Hari yang telah ditentukan semua masyarakat sudah berkumpul di lapangan. Dan kita ketahui dalam salat istisqa seseorang harus hadir dengan penuh kekhusyukan, merasa betapa dia hamba yang paling banyak dosanya. Karena tidak akan mungkin turun hujan kalau yang hadir hamba-hamba yang angkuh, tidak pernah merasa bersalah dengan dosanya.
Semua masyarakat sudah siap melaksanakan salat istisqa. Bahkan sang khatib dan imam sudah siap untuk memimpin salat. Tetapi belum kunjung dimulai karena sang khalifah belum hadir. Ia adalah Khalifah Abdurrahman An Nasir R.a.
Karena sudah menunggu maka sang imam memerintahkan seseorang untuk menyampaikan kepada sang khalifah bahwa masyarakat sudah sangat siap melaksanakan salat.

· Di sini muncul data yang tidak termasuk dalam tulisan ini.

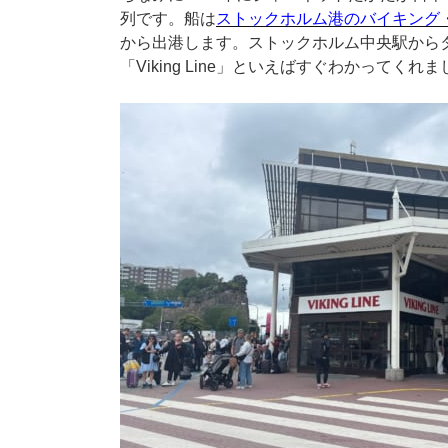
列です。船は
ストックホルム港のバイキング
から出港します。ストックホルム中央駅から
「Viking Line」といえばすぐわかってくれ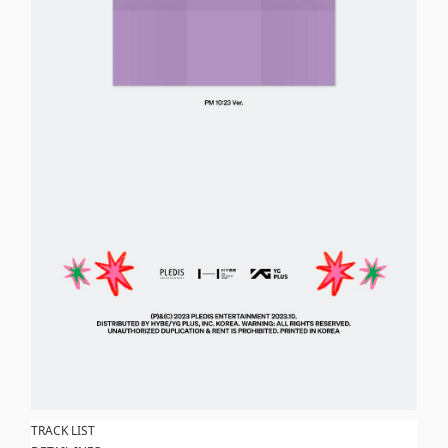
TRACK LIST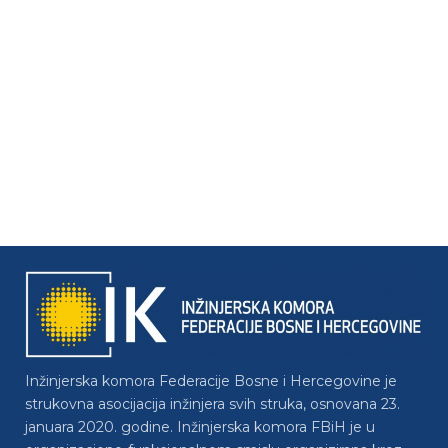
Inžinjerska komora Federacije Bosne i Hercegovine je
strukovna asocijacija inžinjera svih struka, osnovana 23.
januara 2020. godine. Inžinjerska komora FBiH je u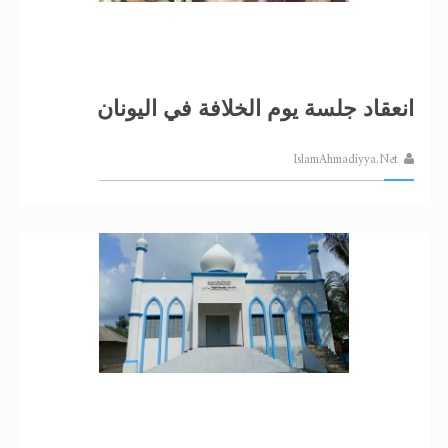
الحجّ.. دلالات، حِكم، وأهداف >> المزيد
اقرأ هذا المقال في أهمية عيد الأضحى و
انعقاد جلسة يوم الخلافة في اليونان
IslamAhmadiyya.Net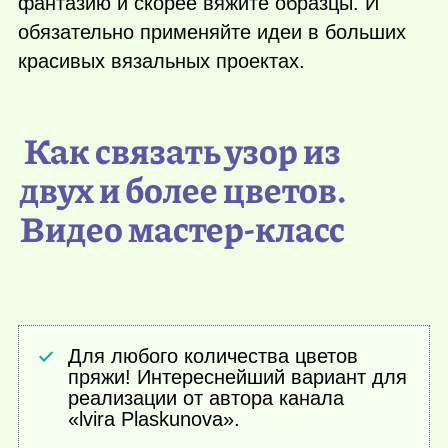
фантазию и скорее вяжите образцы. И
обязательно применяйте идеи в больших
красивых вязальных проектах.
Как связать узор из
двух и более цветов.
Видео мастер-класс
Для любого количества цветов
пряжи! Интереснейший вариант для
реализации от автора канала
«lvira Plaskunova».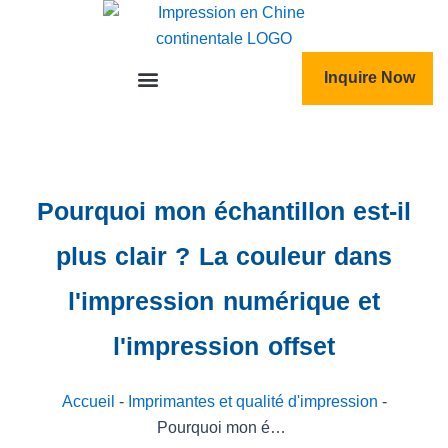
跳
至
内
Inquire Now
容
Pourquoi mon échantillon est-il
plus clair ? La couleur dans
l'impression numérique et
l'impression offset
Accueil
-
Imprimantes et qualité d'impression
-
Pourquoi mon échantillon est-il plus clair ? La couleur dans l'impression numérique et l'impression offset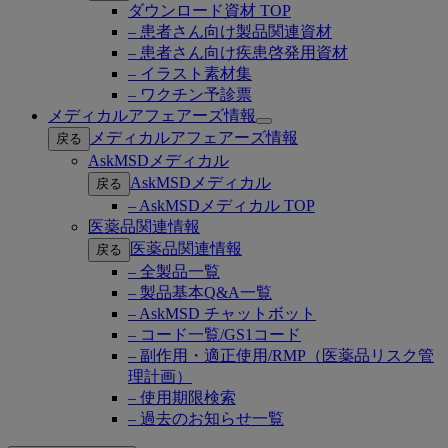
ダウンロード資材 TOP
– 患者さん向け製品関連資材
– 患者さん向け疾患啓発用資材
– イラスト素材集
– ワクチン予診票
メディカルアフェアーズ情報
Open
メディカルアフェアーズ情報
戻る
submenu
AskMSDメディカル
AskMSDメディカル
戻る
– AskMSDメディカル TOP
医薬品関連情報
医薬品関連情報
戻る
– 全製品一覧
– 製品基本Q&A一覧
– AskMSD チャットボット
– コード一覧/GS1コード
– 副作用・適正使用/RMP（医薬品リスク管
理計画）
– 使用期限検索
– 過去のお知らせ一覧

Orang itu pergi dan tidak lama kemudian kembali dan menyampaikan kepada sang imam.
"Aku melihat khalifah sedang dalam keadaan sujud yang sangat lama. Belum pernah aku melihat khalifah berdoa pada Allah se-khusyuk baru saja ini."

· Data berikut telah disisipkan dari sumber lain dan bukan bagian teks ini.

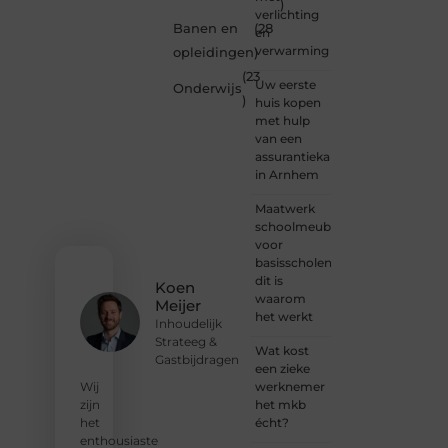
)
bent of
verlichting
een
Banen en
(28
en
gepassioneer
verwarming
opleidingen
)
schrijver
(23
— bij
Uw eerste
Onderwijs
Ondernemendw
)
huis kopen
is er
met hulp
altijd
van een
plek
assurantiekantoor
voor
in Arnhem
jouw
stem.
Maatwerk
We
schoolmeubilair
nodigen
voor
je uit
basisscholen:
om
dit is
Koen
deel te
waarom
Meijer
worden
het werkt
Inhoudelijk
van
Strateeg &
onze
Wat kost
Gastbijdragen
groeiende
een zieke
community
werknemer
Wij
en
het mkb
zijn
samen
écht?
het
waardevolle
enthousiaste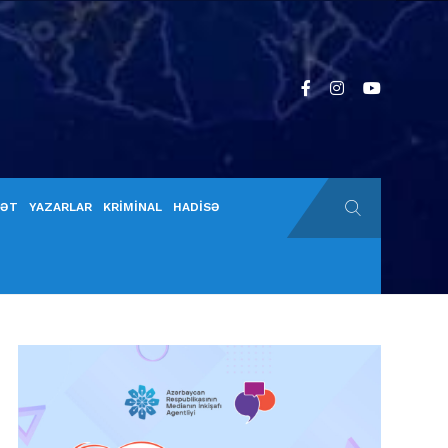
YƏT
YAZARLAR
KRİMİNAL
HADİSƏ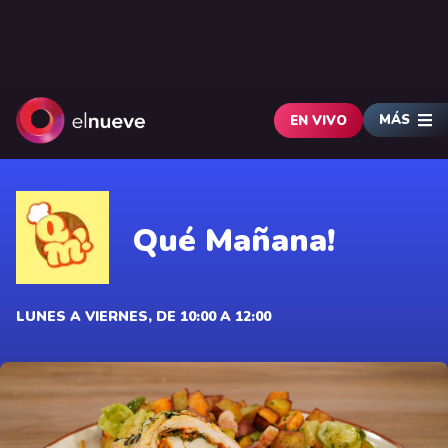
MÁS
EN VIVO
Qué Mañana!
LUNES A VIERNES, DE 10:00 A 12:00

Sang imam kemudian berkata kepada stafnya, ambilkan payung. Wallahi (demi Allah) hujan akan turun. Subhanallah, kekeringan sudah sedemikian panjangnya, tak ada setetes air pun turun dari langit sana bahkan awan pun bersih dari udara.
Qodhi Muntir memberikan ilmu mahal untuk kita semua. Ia mengatakan, "kalau pemimpin di muka bumi ini khusyuk hatinya, tunduk pada Allah, bukan orang yang angkuh dalam syariat ini. Maka pasti yang menguasai langit, Allah SWT menurunkan rahmatNya (hujan)."
Maka benar saja apa yang diucapkan Qodhi Muntir, hujan seketika turun dengan derasnya memberi keberkahan di Adalusia.
Qodhi juga memberi contoh betapa dirinya sangat bersungguh-sungguh mengawal keadilan masyarakat negeri itu. Tidak mempermainkan hukum, bahkan pada khalifah sekalipun.
Karena pernah terjadi sebuah peristiwa antara Qodhi yang harus berbicara pahit di hadapan khalifah yang sangat tersinggung, buat Qodhi Muntir tidak masalah asal ini adalah Al-Haq (berdasarkan Quran), asal berdasarkan hadis Nabi SAW. Orang seperti itulah yang dipilih Abdurrahman An Nasir untuk mengawal ilmu masyarakatnya, mengawal keadilan di negeri Andalus.
Dua orang ini sangat mahal dalam kehidupan manusia, apalagi di zaman kita hari ini. Zaman ketika orang angkuh dengan otaknya sendiri, angkuh dengan akal dan ilmu pengetahuannya. Padahal semua tau, ilmu pengetahuan tidak mampu menyelesaikan segala hal.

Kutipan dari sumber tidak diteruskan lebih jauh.